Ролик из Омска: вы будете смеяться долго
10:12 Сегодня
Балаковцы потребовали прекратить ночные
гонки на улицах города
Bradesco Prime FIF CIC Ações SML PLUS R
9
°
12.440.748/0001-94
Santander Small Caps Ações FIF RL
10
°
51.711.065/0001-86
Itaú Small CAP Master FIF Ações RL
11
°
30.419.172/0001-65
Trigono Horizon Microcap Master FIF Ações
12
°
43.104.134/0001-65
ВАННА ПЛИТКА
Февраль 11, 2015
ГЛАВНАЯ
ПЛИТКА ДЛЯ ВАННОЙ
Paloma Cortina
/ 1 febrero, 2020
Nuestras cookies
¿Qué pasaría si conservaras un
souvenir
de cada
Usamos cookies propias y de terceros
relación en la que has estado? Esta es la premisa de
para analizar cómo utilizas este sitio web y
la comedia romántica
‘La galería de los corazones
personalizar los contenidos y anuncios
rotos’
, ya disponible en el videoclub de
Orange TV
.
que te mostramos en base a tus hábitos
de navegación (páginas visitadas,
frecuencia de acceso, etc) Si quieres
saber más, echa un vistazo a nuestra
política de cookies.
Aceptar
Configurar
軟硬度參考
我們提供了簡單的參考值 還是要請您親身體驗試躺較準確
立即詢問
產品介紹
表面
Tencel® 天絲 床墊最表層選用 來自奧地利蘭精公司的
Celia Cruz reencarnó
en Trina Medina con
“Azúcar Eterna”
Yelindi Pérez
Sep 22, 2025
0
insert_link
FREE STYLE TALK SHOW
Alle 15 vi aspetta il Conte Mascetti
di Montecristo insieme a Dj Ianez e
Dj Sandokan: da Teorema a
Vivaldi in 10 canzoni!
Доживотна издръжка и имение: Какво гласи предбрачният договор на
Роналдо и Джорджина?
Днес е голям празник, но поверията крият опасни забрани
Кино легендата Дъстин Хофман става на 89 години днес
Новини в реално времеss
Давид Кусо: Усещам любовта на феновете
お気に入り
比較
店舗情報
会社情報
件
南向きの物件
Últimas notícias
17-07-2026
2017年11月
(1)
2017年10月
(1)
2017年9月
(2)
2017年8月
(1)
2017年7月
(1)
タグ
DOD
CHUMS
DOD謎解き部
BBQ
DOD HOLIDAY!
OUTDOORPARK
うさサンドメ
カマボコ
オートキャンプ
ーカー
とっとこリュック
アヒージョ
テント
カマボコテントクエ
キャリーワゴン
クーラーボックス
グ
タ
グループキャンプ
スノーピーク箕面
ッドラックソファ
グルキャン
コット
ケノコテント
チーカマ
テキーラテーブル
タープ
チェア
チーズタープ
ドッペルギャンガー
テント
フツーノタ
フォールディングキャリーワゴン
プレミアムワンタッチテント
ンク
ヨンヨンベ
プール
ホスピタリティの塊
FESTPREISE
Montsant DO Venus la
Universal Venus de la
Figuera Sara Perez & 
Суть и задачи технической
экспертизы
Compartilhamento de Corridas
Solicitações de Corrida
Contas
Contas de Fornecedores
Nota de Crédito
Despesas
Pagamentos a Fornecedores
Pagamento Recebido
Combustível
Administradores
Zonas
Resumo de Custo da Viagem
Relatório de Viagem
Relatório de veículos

> WHAT TO DO
The lines from the one holding "Administradores" to the last line of the entries, both included: retype them exactly and give nothing else.

> THE ANSWER
Administradores
Zonas
Resumo de Custo da Viagem
Relatório de Viagem
Relatório de veículos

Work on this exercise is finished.